● Required work: Using the entries that follow, count the lines containing the word "Almirante" and give that number by itself.

● Given records:
● ● ●
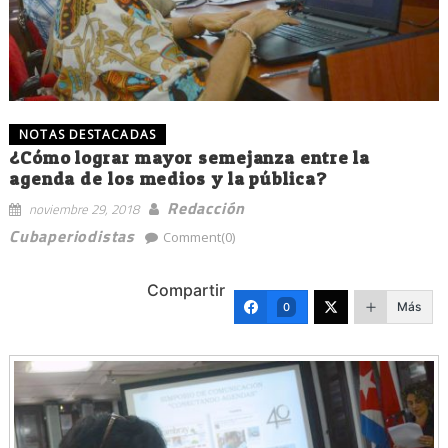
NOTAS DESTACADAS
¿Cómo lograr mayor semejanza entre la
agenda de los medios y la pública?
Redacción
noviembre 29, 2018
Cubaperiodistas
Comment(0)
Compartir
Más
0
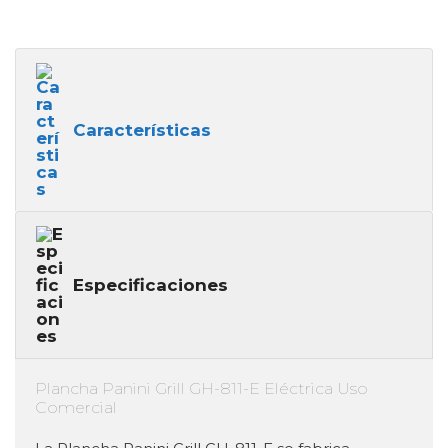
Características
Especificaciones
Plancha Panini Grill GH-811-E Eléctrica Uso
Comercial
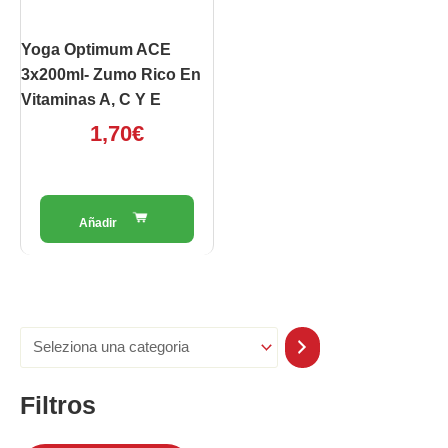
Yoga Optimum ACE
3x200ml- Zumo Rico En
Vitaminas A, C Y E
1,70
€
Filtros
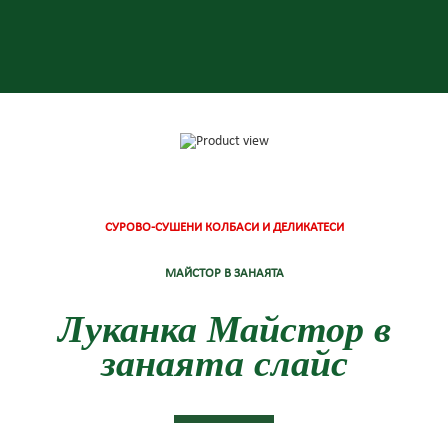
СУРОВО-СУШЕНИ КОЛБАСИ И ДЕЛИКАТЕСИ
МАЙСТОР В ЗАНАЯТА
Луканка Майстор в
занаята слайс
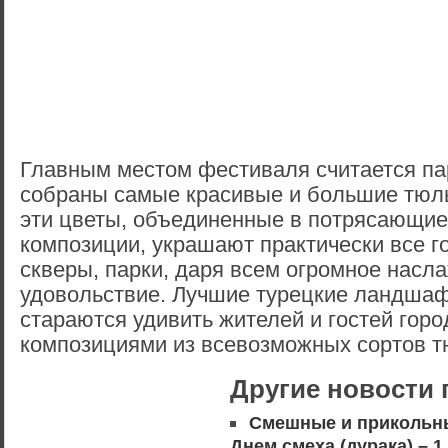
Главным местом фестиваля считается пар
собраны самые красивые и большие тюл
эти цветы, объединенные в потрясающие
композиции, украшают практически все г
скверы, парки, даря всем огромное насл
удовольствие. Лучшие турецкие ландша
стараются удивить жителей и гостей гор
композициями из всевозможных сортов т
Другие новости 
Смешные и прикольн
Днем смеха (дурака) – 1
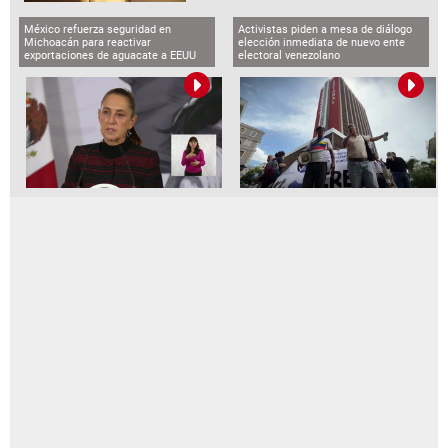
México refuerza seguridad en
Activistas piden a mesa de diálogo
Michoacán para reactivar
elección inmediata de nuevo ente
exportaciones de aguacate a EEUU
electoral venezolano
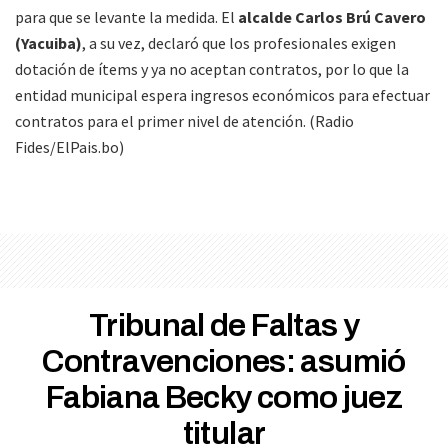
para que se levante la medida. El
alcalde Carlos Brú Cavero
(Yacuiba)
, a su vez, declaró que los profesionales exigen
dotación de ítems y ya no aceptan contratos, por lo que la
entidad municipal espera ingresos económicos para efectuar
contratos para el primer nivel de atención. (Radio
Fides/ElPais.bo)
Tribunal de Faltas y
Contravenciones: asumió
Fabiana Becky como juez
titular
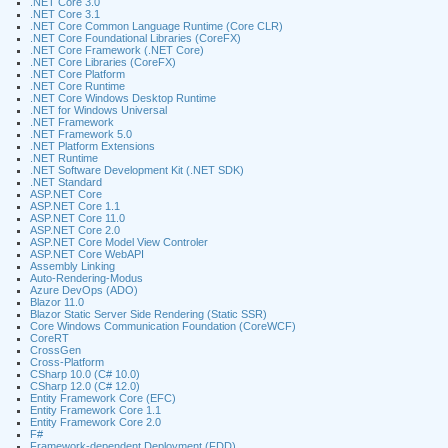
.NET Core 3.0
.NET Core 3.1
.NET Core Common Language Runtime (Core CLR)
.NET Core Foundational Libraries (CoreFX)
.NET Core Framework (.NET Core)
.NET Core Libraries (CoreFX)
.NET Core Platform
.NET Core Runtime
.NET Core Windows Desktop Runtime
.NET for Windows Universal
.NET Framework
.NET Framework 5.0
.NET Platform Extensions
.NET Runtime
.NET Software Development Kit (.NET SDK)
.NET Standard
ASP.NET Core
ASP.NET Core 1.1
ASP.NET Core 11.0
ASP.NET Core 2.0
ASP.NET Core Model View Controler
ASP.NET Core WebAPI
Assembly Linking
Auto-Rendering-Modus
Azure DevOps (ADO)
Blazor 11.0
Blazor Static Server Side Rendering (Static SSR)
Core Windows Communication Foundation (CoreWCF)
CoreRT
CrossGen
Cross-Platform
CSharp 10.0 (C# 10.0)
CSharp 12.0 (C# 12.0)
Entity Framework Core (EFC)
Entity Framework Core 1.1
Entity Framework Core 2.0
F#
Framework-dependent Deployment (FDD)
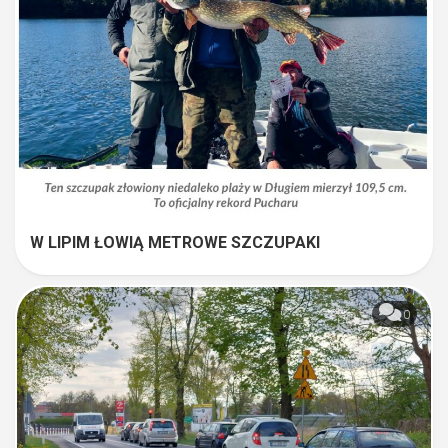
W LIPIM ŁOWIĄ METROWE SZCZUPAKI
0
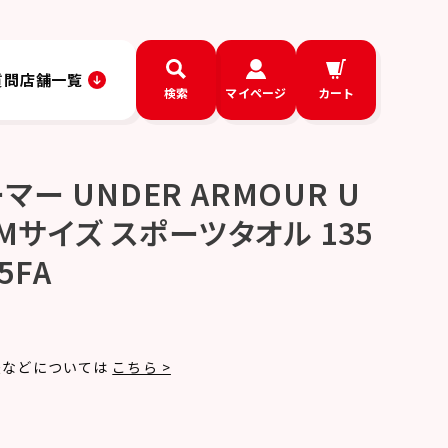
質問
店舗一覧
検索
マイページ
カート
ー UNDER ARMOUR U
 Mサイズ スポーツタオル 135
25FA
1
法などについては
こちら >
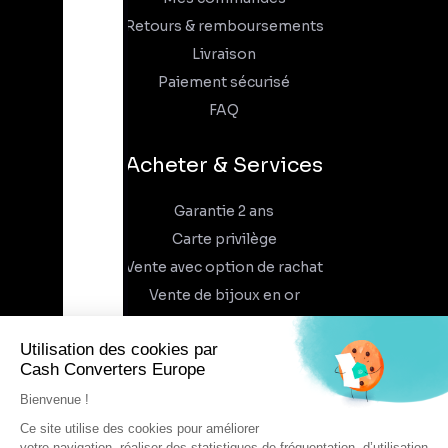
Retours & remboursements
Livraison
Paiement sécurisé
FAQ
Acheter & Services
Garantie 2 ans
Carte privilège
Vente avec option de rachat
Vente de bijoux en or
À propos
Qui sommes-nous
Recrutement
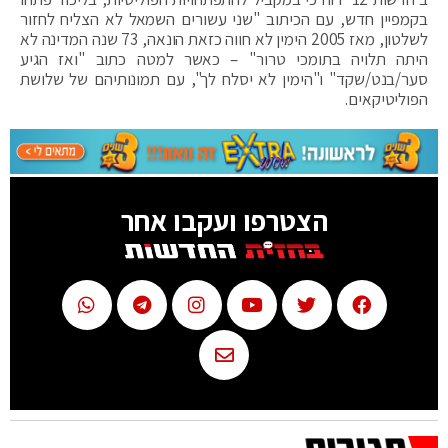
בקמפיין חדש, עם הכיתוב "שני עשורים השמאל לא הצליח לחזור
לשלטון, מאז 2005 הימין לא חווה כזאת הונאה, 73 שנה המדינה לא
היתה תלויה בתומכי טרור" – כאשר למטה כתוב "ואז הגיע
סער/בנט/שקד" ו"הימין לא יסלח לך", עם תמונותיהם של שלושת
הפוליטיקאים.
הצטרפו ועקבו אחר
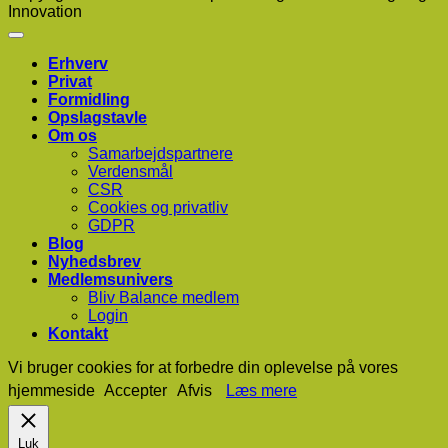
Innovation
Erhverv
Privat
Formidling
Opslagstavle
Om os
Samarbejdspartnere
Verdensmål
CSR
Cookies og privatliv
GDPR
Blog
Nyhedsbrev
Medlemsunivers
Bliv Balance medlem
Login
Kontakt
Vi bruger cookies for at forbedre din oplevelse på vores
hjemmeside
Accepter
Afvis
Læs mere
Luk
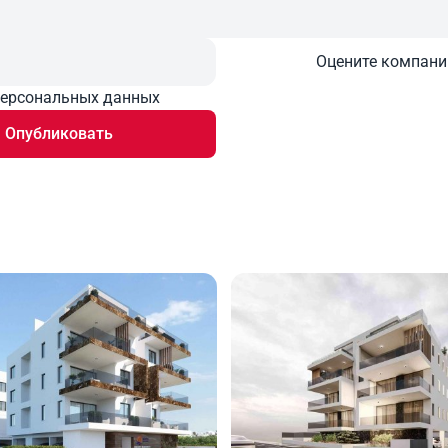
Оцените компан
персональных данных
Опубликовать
● ● ●
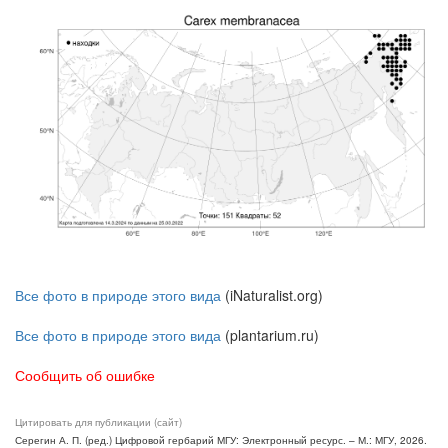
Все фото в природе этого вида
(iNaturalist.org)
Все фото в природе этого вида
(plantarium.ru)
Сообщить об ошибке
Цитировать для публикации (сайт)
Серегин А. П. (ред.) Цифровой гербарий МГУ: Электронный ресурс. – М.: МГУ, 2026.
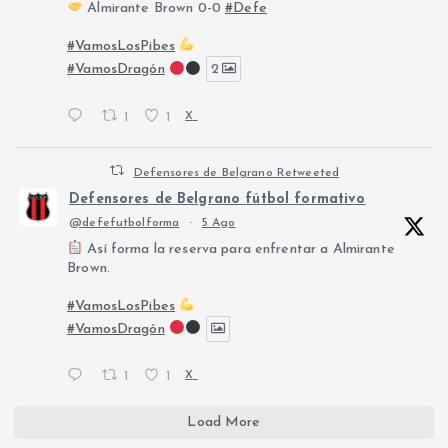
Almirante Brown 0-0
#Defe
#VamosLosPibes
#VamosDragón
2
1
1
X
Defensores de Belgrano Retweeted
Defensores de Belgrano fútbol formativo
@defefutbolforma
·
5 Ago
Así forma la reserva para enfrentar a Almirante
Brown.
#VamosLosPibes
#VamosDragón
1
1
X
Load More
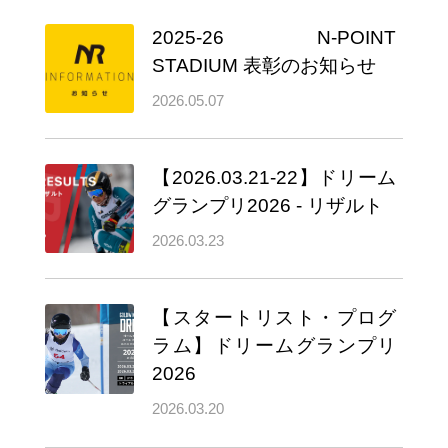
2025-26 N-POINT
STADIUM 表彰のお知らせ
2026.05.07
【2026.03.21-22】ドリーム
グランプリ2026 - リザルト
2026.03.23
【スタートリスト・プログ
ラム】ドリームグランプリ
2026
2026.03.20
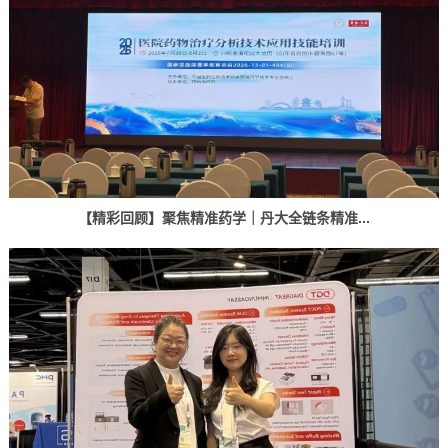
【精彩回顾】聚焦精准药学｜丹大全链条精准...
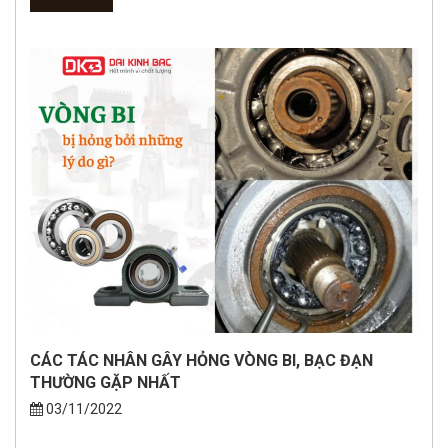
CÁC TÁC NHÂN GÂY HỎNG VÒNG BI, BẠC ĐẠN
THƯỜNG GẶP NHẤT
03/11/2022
● ● ●
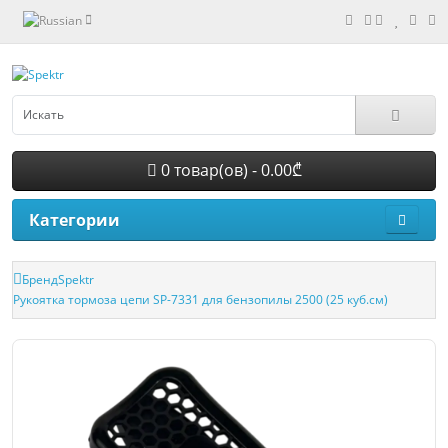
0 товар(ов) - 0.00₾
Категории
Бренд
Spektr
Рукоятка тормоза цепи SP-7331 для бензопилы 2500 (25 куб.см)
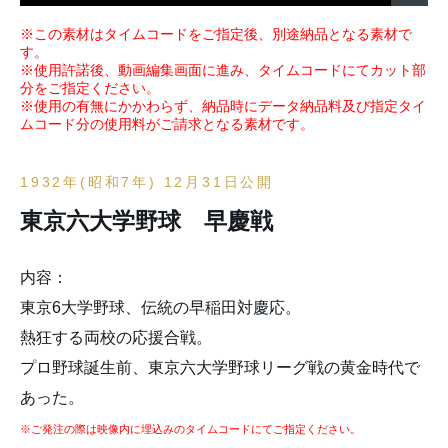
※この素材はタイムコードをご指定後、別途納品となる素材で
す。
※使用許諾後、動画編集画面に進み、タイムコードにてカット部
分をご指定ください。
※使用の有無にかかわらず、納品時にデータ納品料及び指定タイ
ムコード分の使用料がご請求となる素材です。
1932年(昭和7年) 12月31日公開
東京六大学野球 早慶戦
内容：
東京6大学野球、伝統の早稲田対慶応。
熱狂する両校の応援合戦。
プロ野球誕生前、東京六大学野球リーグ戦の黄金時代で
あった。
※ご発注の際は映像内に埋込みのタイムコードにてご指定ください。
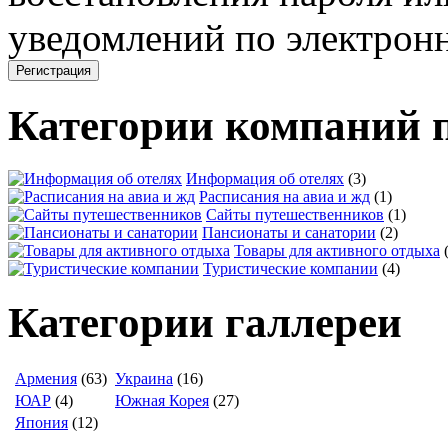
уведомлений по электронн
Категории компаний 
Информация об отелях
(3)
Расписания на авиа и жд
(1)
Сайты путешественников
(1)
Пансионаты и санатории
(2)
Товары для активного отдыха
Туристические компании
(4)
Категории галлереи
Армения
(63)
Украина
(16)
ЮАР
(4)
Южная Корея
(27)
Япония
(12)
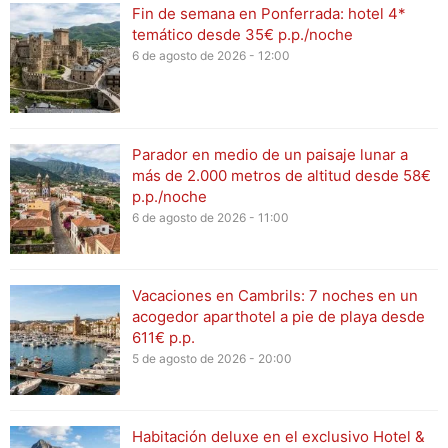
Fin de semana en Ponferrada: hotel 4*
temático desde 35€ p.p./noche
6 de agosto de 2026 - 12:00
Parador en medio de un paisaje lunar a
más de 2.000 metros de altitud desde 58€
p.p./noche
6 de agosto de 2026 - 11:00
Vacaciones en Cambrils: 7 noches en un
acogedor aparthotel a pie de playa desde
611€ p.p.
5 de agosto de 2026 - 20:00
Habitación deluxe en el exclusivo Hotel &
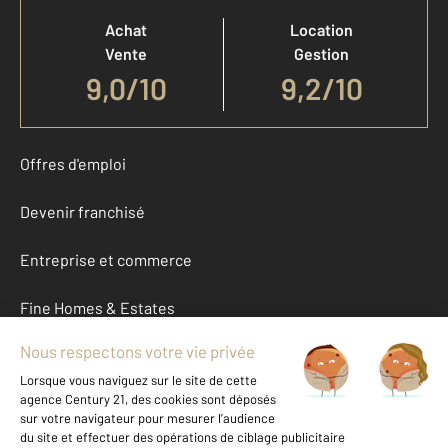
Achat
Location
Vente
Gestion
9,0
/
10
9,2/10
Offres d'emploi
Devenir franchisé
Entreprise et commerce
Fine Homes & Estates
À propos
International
● ● ●
● The answer: 2